Nous le savons, nous valons mieux que cela ; la preuve en est qu'un bon nombre des nôtres ajoutent des fleurons de gloire à la pensée française et que très facilement le primaire devient le secondaire pour peu qu'il s'entraîne à potasser des licences avec courage et obstination. Il pourrait même, le cas échéant devenir philistin de culture ou accéder au titre de clerc et trahir, selon la règle, sa classe ou le destin de l'homme. En somme : pas plus bête qu'un autre et très souvent, aussi malin... Pour nous rassurer tout à fait, nous pourrions bien dire, après tout, que c'est le primaire qui soutient le monde dans le domaine de la matière et que primaire veut dire d'abord le premier.

 

Mais trêve d'exigences, venons-en plutôt aux impérieux devoirs que nous impose le fait d'être les premiers, en effet, à comprendre et à façonner l'âme de l'enfant, car être les premiers c'est souvent encourir les plus lourdes responsabilités et les charges les plus délicates.

 

L'enfant est là devant nous et pour peu que nous sachions le mettre à l'aise, il nous livre spontanément ses joies et ses peines ou nous jette à la face ses rancoeurs et ses déceptions :

 

Cricri a pris ses clics et ses clacs et il a dit :

- Tous m'embêtent à la fin ! Laissez-moi partir de cette école !

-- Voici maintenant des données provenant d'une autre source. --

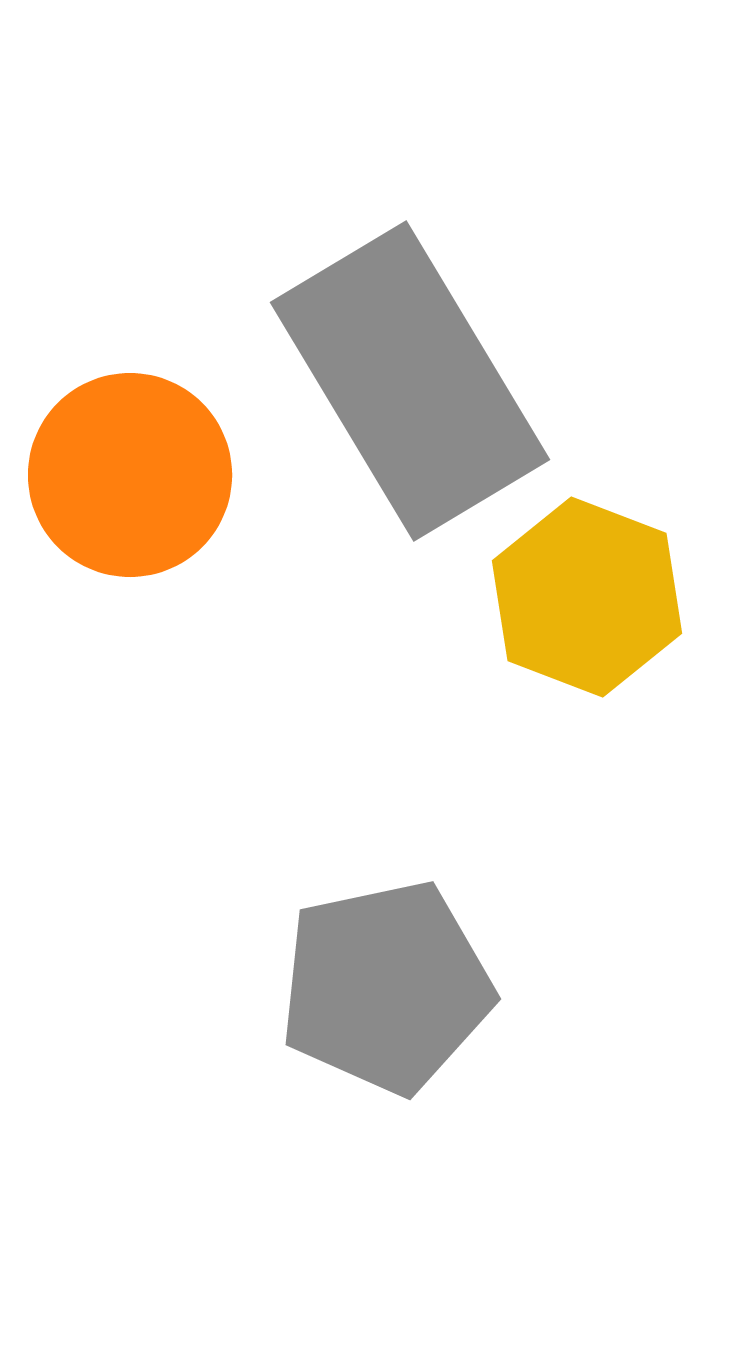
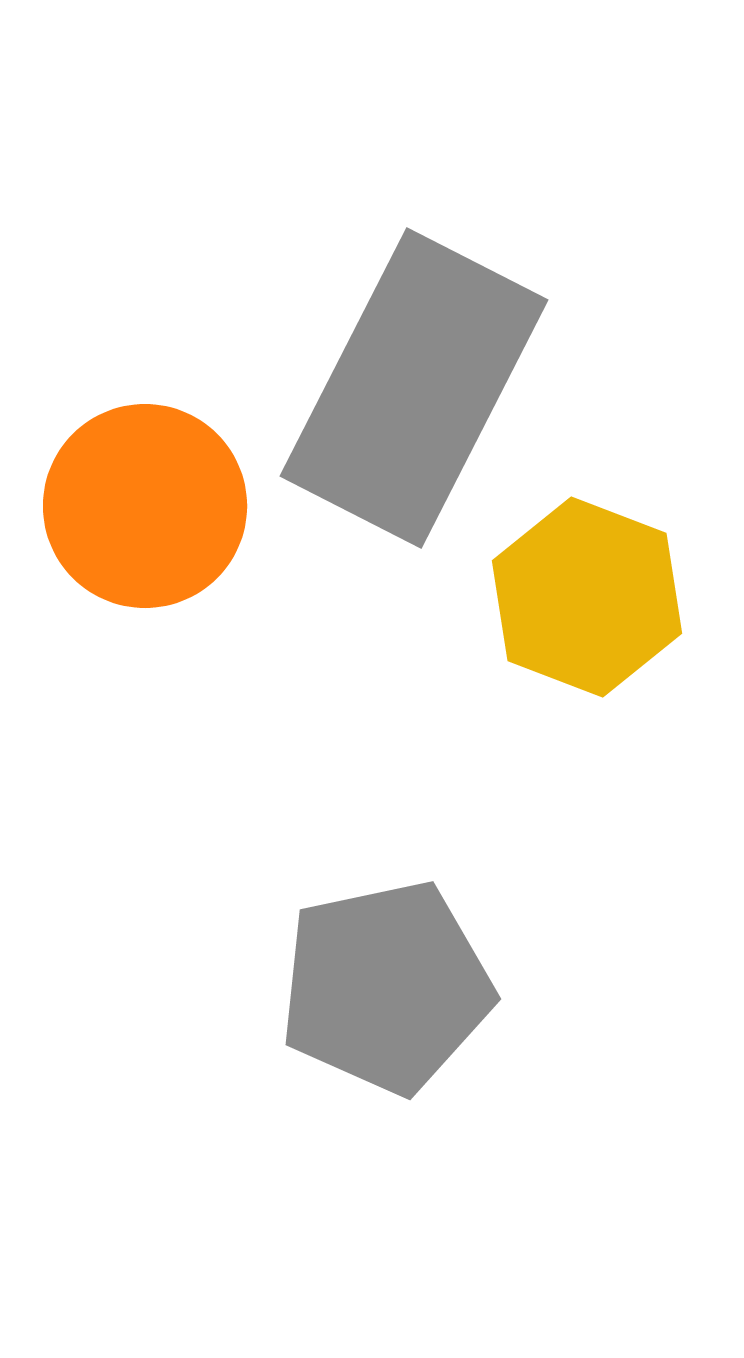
gray rectangle: moved 4 px right, 7 px down; rotated 58 degrees clockwise
orange circle: moved 15 px right, 31 px down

Et il est allé travailler sous le figuier, là où il y a du silence et de l'ombre fraîche.

 

C'est après l'apaisement, dans le cadre accueillant de la nature paisible, que la vraie éducatrice ira essayer de comprendre l'exigente vérité de ce petit bonhomme rageur.

 

- Comme tu es bien là, Cricri, pour travailler ! Voyons, qu'est-ce que tu voulais faire ?

 

Mais déjà, notre institutrice a levé un doigt impérieux :

 

Et la discipline, alors ? Et ma directrice ? Et mon inspecteur ? Et les parents ? Et les autres élèves ? Si tous s'en allaient ainsi ? ça en serait une de pétaudière !

 

Et de pousser le problème dans ses limites les plus mesquines et d'accumuler les arguments jusqu'à l'absurde : parce qu'un gamin aura quitté sa place, toute l'école est en péril et la pédagogie nouvelle s'avère comme la calamité des calamités.